» **Dataset entries**
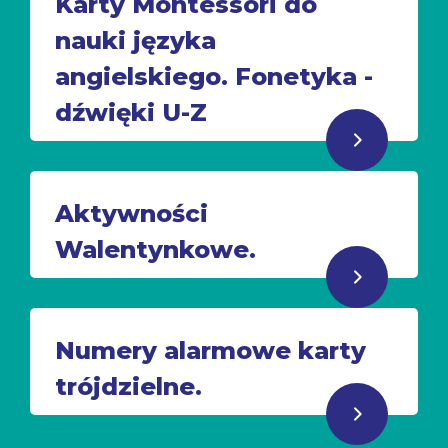
Karty Montessori do
nauki języka
angielskiego. Fonetyka -
dźwięki U-Z
Aktywności
Walentynkowe.
Numery alarmowe karty
trójdzielne.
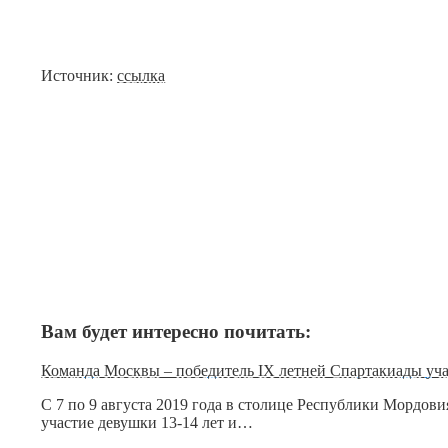
Источник:
ссылка
Вам будет интересно почитать:
Команда Москвы – победитель IX летней Спартакиады уч
С 7 по 9 августа 2019 года в столице Республики Мордо
участие девушки 13-14 лет и…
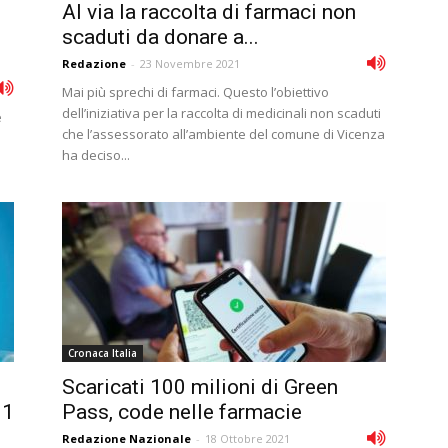
Al via la raccolta di farmaci non
scaduti da donare a...
Redazione
-
23 Novembre 2021
Mai più sprechi di farmaci. Questo l’obiettivo
dell’iniziativa per la raccolta di medicinali non scaduti
e
che l’assessorato all’ambiente del comune di Vicenza
ha deciso...
Cronaca Italia
Scaricati 100 milioni di Green
11
Pass, code nelle farmacie
Redazione Nazionale
-
18 Ottobre 2021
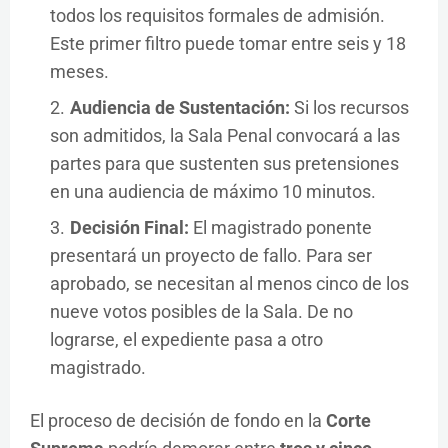
todos los requisitos formales de admisión.
Este primer filtro puede tomar entre seis y 18
meses.
Audiencia de Sustentación:
Si los recursos
son admitidos, la Sala Penal convocará a las
partes para que sustenten sus pretensiones
en una audiencia de máximo 10 minutos.
Decisión Final:
El magistrado ponente
presentará un proyecto de fallo. Para ser
aprobado, se necesitan al menos cinco de los
nueve votos posibles de la Sala. De no
lograrse, el expediente pasa a otro
magistrado.
El proceso de decisión de fondo en la
Corte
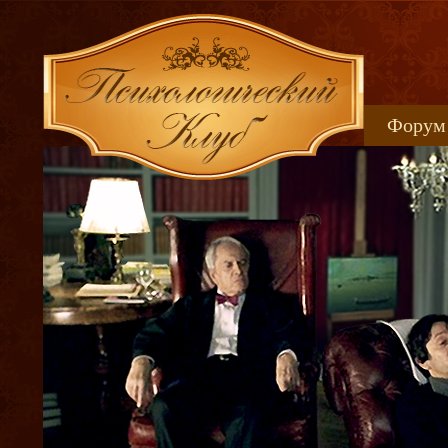
Форум
Книжн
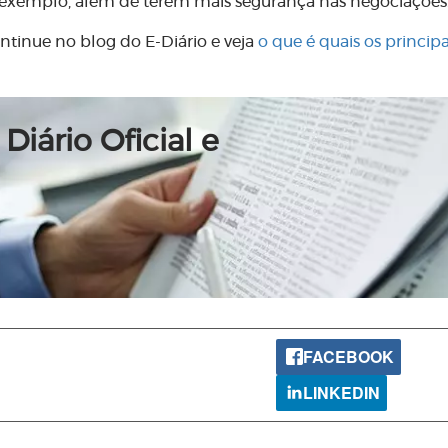
or exemplo, além de terem mais segurança nas negociações
ntinue no blog do E-Diário e veja
o que é quais os principa
Diário Oficial e
FACEBOOK
LINKEDIN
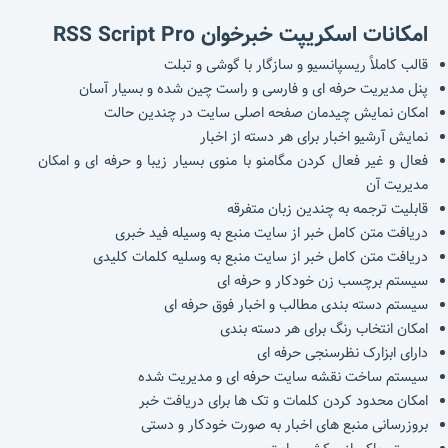
امکانات
اسکریپت خبرخوان RSS Script Pro
قالب کاملاً ریسپانسیو و سازگار با گوشی و تبلت
پنل مدیریت حرفه ای و فارسی و راست چین شده و بسیار آسان
امکان نمایش چیدمان صفحه اصلی سایت در چندین حالت
نمایش آرشیو اخبار برای هر دسته از اخبار
فعال و غیر فعال کردن مگامنو با منوی بسیار زیبا و حرفه ای و امکان
مدیریت آن
قابلیت ترجمه به چندین زبان متفرقه
دریافت متن کامل خبر از سایت منبع به وسیله فید خبری
دریافت متن کامل خبر از سایت منبع به وسلیه کلمات کلیدی
سیستم برچسب زن خودکار و حرفه ای
سیستم دسته بندی مطالب و اخبار فوق حرفه ای
امکان انتخاب رنگ برای هر دسته بندی
دارای ابزارک نظرسنجی حرفه ای
سیستم ساخت نقشه سایت حرفه ای و مدیریت شده
امکان محدود کردن کلمات و تک ها برای دریافت خبر
بروزرسانی منبع های اخبار به صورت خودکار و دستی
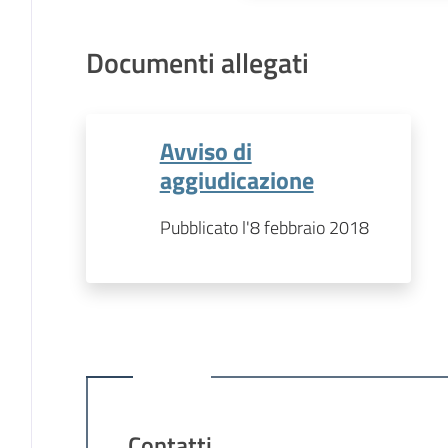
Documenti allegati
Avviso di
aggiudicazione
Pubblicato l'8 febbraio 2018
Contatti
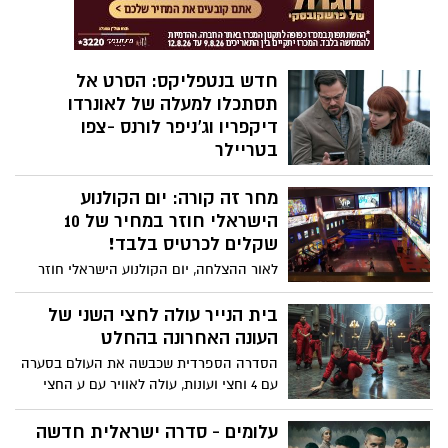
האמנות ב30 מדינות ובישראל
חדש בנטפליקס: הסרט אל
תסתכלו למעלה של לאונרדו
דיקפריו וג’ניפר לורנס -צפו
בטריילר
היום שישי (24.12) עולה לסטרימר של
מחר זה קורה: יום הקולנוע
נטפליקס הסרט "אל תסתכלו למעלה" אשר
מספר את סיפורם של שני אסטרונומים
הישראלי חוזר במחיר של 10
זוטרים בגילומם של לאונרדו דיקפריו וג’ניפר
שקלים לכרטיס בלבד!
לורנס אשר מנסים לצאת לתקשורת כדי
לאור ההצלחה, יום הקולנוע הישראלי חוזר
לחשוף כי כוכב נופל מתקרב לכדור הארץ
בפעם השנייה בתוך חודש וחצי ויתקיים מחר
ועתיד להשמידו.
(רביעי) בבתי הקולנוע ברחבי הארץ. במהלך
בית הנייר עולה לחצי השני של
יום שלם, יוקרנו 31 סרטים ישראליים במחיר
העונה האחרונה בהחלט
של עשרה שקלים בלבד לכרטיס
הסדרה הספרדית שכבשה את העולם בסערה
עם 4 וחצי ועונות, עולה לאוויר עם ע החצי
השני של העונה ה-5 והאחרונה בהחלט –
בב-3.12.2021 בנטפליקס.
עלומים - סדרה ישראלית חדשה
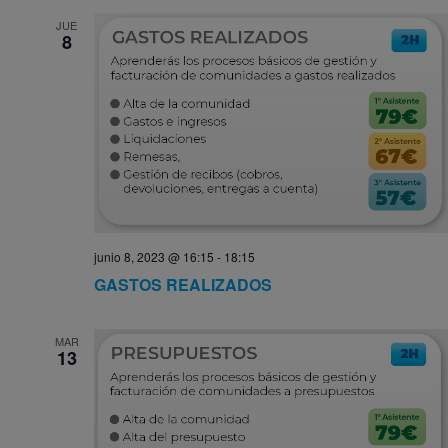
JUE
8
junio 8, 2023 @ 16:15
-
18:15
GASTOS REALIZADOS
MAR
13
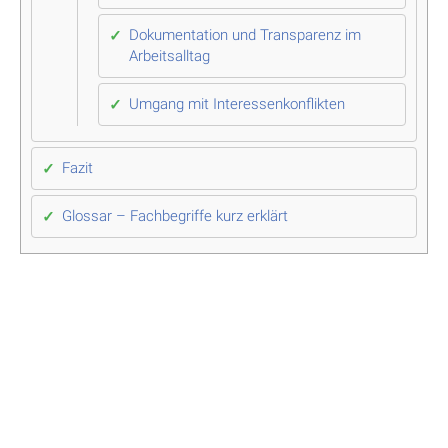
Dokumentation und Transparenz im
Arbeitsalltag
Umgang mit Interessenkonflikten
Fazit
Glossar – Fachbegriffe kurz erklärt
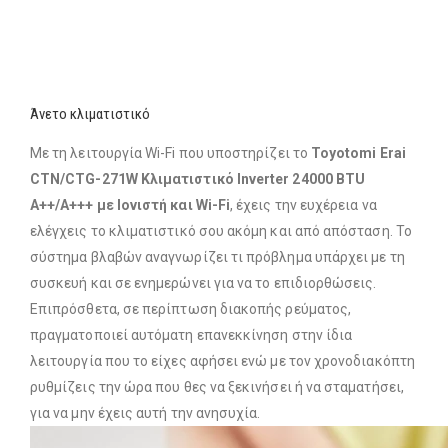
Άνετο κλιματιστικό
Με τη λειτουργία Wi-Fi που υποστηρίζει το
Toyotomi Erai
CTN/CTG-271W Κλιματιστικό Inverter 24000 BTU
A++/A+++ με Ιονιστή και Wi-Fi
, έχεις την ευχέρεια να
ελέγχεις το κλιματιστικό σου ακόμη και από απόσταση. Το
σύστημα βλαβών αναγνωρίζει τι πρόβλημα υπάρχει με τη
συσκευή και σε ενημερώνει για να το επιδιορθώσεις.
Επιπρόσθετα, σε περίπτωση διακοπής ρεύματος,
πραγματοποιεί αυτόματη επανεκκίνηση στην ίδια
λειτουργία που το είχες αφήσει ενώ με τον χρονοδιακόπτη
ρυθμίζεις την ώρα που θες να ξεκινήσει ή να σταματήσει,
για να μην έχεις αυτή την ανησυχία.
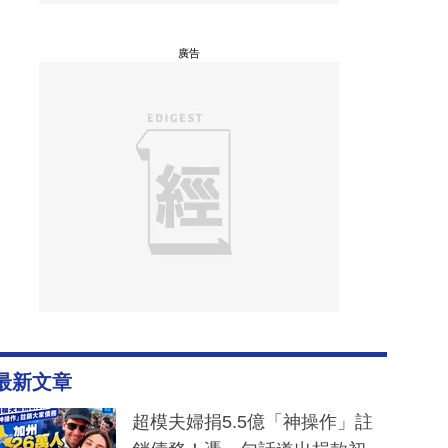
廣告
最新文章
超模夫婦捐5.5億「神操作」註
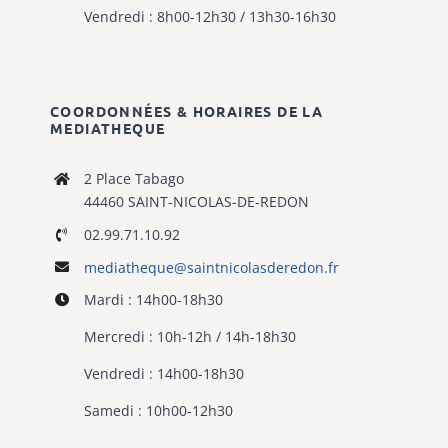
Vendredi : 8h00-12h30 / 13h30-16h30
COORDONNÉES & HORAIRES DE LA
MEDIATHEQUE
2 Place Tabago
44460 SAINT-NICOLAS-DE-REDON
02.99.71.10.92
mediatheque@
saintnicolasderedon.fr
Mardi : 14h00-18h30
Mercredi : 10h-12h / 14h-18h30
Vendredi : 14h00-18h30
Samedi : 10h00-12h30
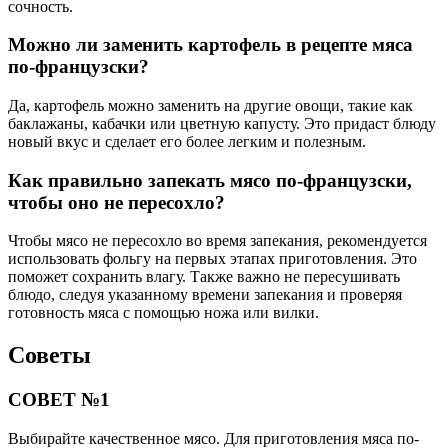
сочность.
Можно ли заменить картофель в рецепте мяса
по-французски?
Да, картофель можно заменить на другие овощи, такие как
баклажаны, кабачки или цветную капусту. Это придаст блюду
новый вкус и сделает его более легким и полезным.
Как правильно запекать мясо по-французски,
чтобы оно не пересохло?
Чтобы мясо не пересохло во время запекания, рекомендуется
использовать фольгу на первых этапах приготовления. Это
поможет сохранить влагу. Также важно не пересушивать
блюдо, следуя указанному времени запекания и проверяя
готовность мяса с помощью ножа или вилки.
Советы
СОВЕТ №1
Выбирайте качественное мясо. Для приготовления мяса по-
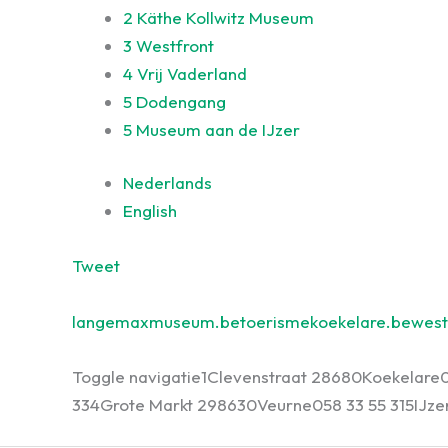
2
Käthe Kollwitz Museum
3
Westfront
4
Vrij Vaderland
5
Dodengang
5
Museum aan de IJzer
Nederlands
English
Tweet
langemaxmuseum.be
toerismekoekelare.be
west
Toggle navigatie
1
Clevenstraat 2
8680
Koekelare
33
4
Grote Markt 29
8630
Veurne
058 33 55 31
5
IJze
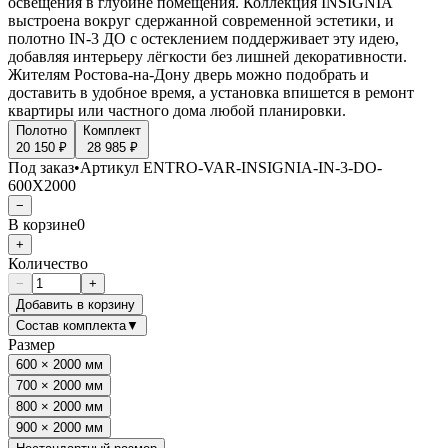
освещения в глубине помещения. Коллекция INSIGNIA
выстроена вокруг сдержанной современной эстетики, и
полотно IN-3 ДО с остеклением поддерживает эту идею,
добавляя интерьеру лёгкости без лишней декоративности.
Жителям Ростова-на-Дону дверь можно подобрать и
доставить в удобное время, а установка впишется в ремонт
квартиры или частного дома любой планировки.
Полотно
Комплект
20 150 ₽
28 985 ₽
Под заказ
•
Артикул
ENTRO-VAR-INSIGNIA-IN-3-DO-
600X2000
−
В корзине
0
+
Количество
−
+
Добавить в корзину
Состав комплекта
▼
Размер
600 × 2000 мм
700 × 2000 мм
800 × 2000 мм
900 × 2000 мм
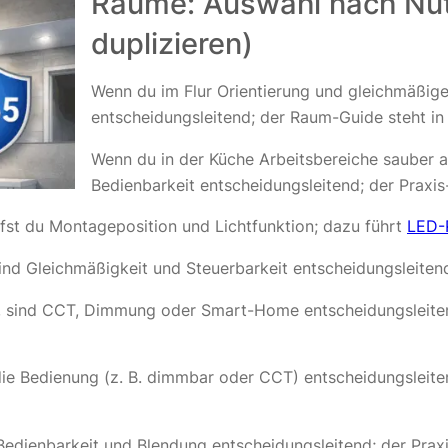
Räume: Auswahl nach Nut
duplizieren)
Wenn du im Flur Orientierung und gleichmäßiges
entscheidungsleitend; der Raum-Guide steht i
Wenn du in der Küche Arbeitsbereiche sauber au
Bedienbarkeit entscheidungsleitend; der Praxis
fst du Montageposition und Lichtfunktion; dazu führt
LED-
ind Gleichmäßigkeit und Steuerbarkeit entscheidungsleitend
, sind CCT, Dimmung oder Smart-Home entscheidungsleiten
t die Bedienung (z. B. dimmbar oder CCT) entscheidungsleit
Bedienbarkeit und Blendung entscheidungsleitend; der Prax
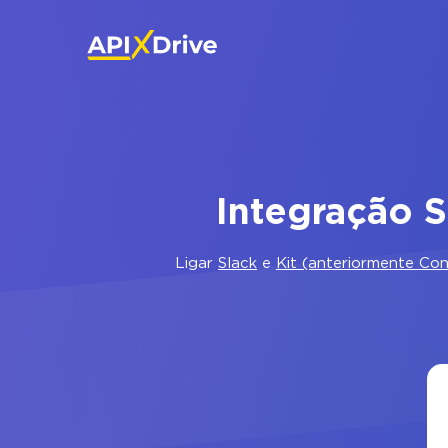
Integração S
Ligar
Slack
e
Kit (anteriormente Con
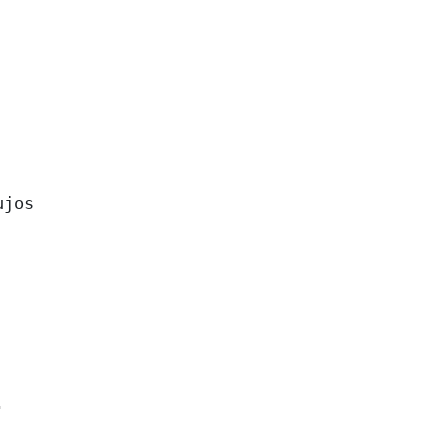
jos


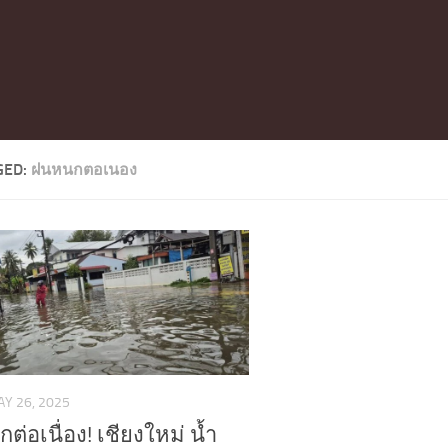
GED:
ฝนหนกตอเนอง
Y 26, 2025
ต่อเนื่อง! เชียงใหม่ น้ำ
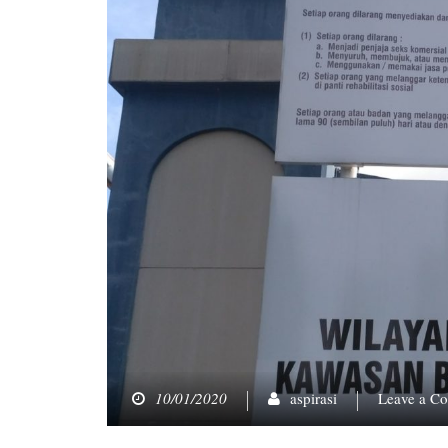
10/01/2020
aspirasi
Leave a C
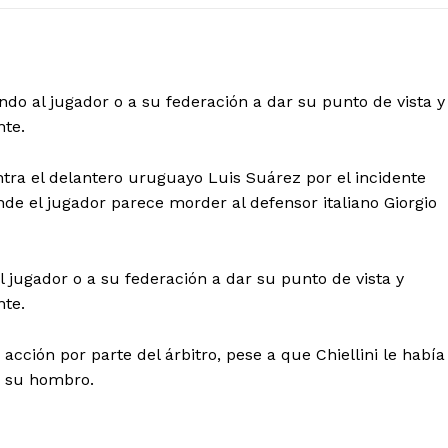
do al jugador o a su federación a dar su punto de vista y
nte.
ntra el delantero uruguayo Luis Suárez por el incidente
nde el jugador parece morder al defensor italiano Giorgio
 jugador o a su federación a dar su punto de vista y
nte.
cción por parte del árbitro, pese a que Chiellini le había
n su hombro.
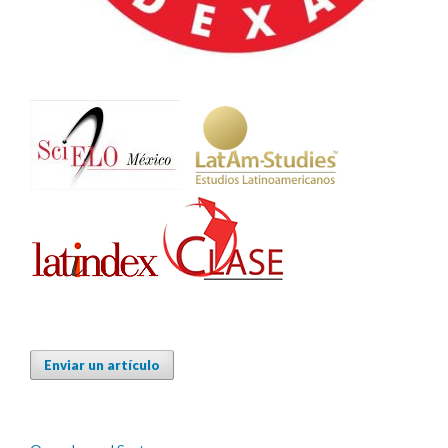
Enviar un artículo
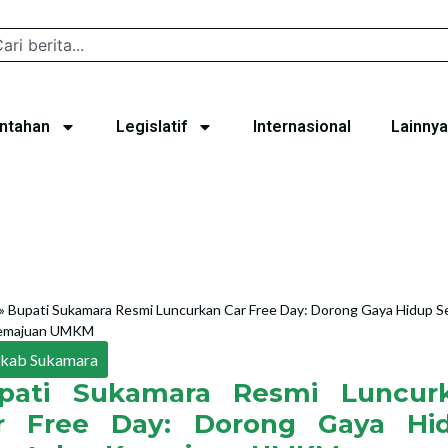
ntahan
Legislatif
Internasional
Lainnya
»
Bupati Sukamara Resmi Luncurkan Car Free Day: Dorong Gaya Hidup S
emajuan UMKM
kab Sukamara
pati Sukamara Resmi Luncur
r Free Day: Dorong Gaya Hi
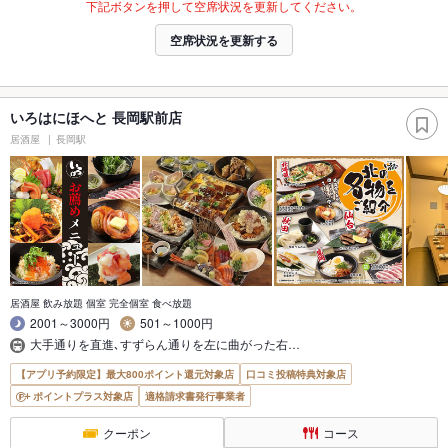
下記ボタンを押して空席状況を更新してください。
空席状況を更新する
いろはにほへと 長岡駅前店
居酒屋
長岡駅
居酒屋 飲み放題 個室 完全個室 食べ放題
2001～3000円
501～1000円
大手通りを直進､すずらん通りを左に曲がった右…
【アプリ予約限定】最大800ポイント還元対象店
口コミ投稿特典対象店
ポイントプラス対象店
適格請求書発行事業者
クーポン
コース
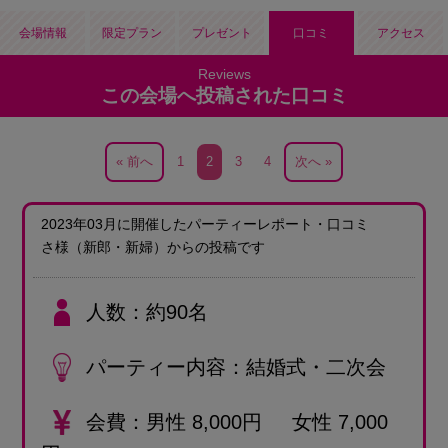
会場情報
限定プラン
プレゼント
口コミ
アクセス
この会場へ投稿された口コミ
« 前へ
1
2
3
4
次へ »
2023年03月に開催したパーティーレポート・口コミ
さ様
（新郎・新婦）
からの投稿です
人数
約90名
パーティー内容
結婚式・二次会
会費
男性 8,000円 女性 7,000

» **What to work on**
Only the lines from the one holding "Wenn du im Flur" through the end of the records belong in the answer, copied exactly and without pictures.

» **Exercise answer**
Wenn du im Flur Orientierung und gleichmäßiges
entscheidungsleitend; der Raum-Guide steht i
Wenn du in der Küche Arbeitsbereiche sauber au
Bedienbarkeit entscheidungsleitend; der Praxis
fst du Montageposition und Lichtfunktion; dazu führt
LED-
ind Gleichmäßigkeit und Steuerbarkeit entscheidungsleitend
, sind CCT, Dimmung oder Smart-Home entscheidungsleiten
t die Bedienung (z. B. dimmbar oder CCT) entscheidungsleit
Bedienbarkeit und Blendung entscheidungsleitend; der Prax
Integração S
Ligar
Slack
e
Kit (anteriormente Con
jos


GED:
ฝนหนกตอเนอง
Y 26, 2025
ต่อเนื่อง! เชียงใหม่ น้ำ
10/01/2020
aspirasi
Leave a C
do al jugador o a su federación a dar su punto de vista y
nte.
ntra el delantero uruguayo Luis Suárez por el incidente
nde el jugador parece morder al defensor italiano Giorgio
 jugador o a su federación a dar su punto de vista y
nte.
cción por parte del árbitro, pese a que Chiellini le había
n su hombro.
Enviar un artículo
ntahan
Legislatif
Internasional
Lainnya
»
Bupati Sukamara Resmi Luncurkan Car Free Day: Dorong Gaya Hidup S
emajuan UMKM
kab Sukamara
pati Sukamara Resmi Luncur
r Free Day: Dorong Gaya Hi
下記ボタンを押して空席状況を更新してください。
空席状況を更新する
いろはにほへと 長岡駅前店
居酒屋
長岡駅
居酒屋 飲み放題 個室 完全個室 食べ放題
2001～3000円
501～1000円
大手通りを直進､すずらん通りを左に曲がった右…
【アプリ予約限定】最大800ポイント還元対象店
口コミ投稿特典対象店
ポイントプラス対象店
適格請求書発行事業者
クーポン
コース
会場情報
限定プラン
プレゼント
口コミ
アクセス
この会場へ投稿された口コミ
« 前へ
1
2
3
4
次へ »
2023年03月に開催したパーティーレポート・口コミ
さ様
（新郎・新婦）
からの投稿です
人数
約90名
パーティー内容
結婚式・二次会
会費
男性 8,000円 女性 7,000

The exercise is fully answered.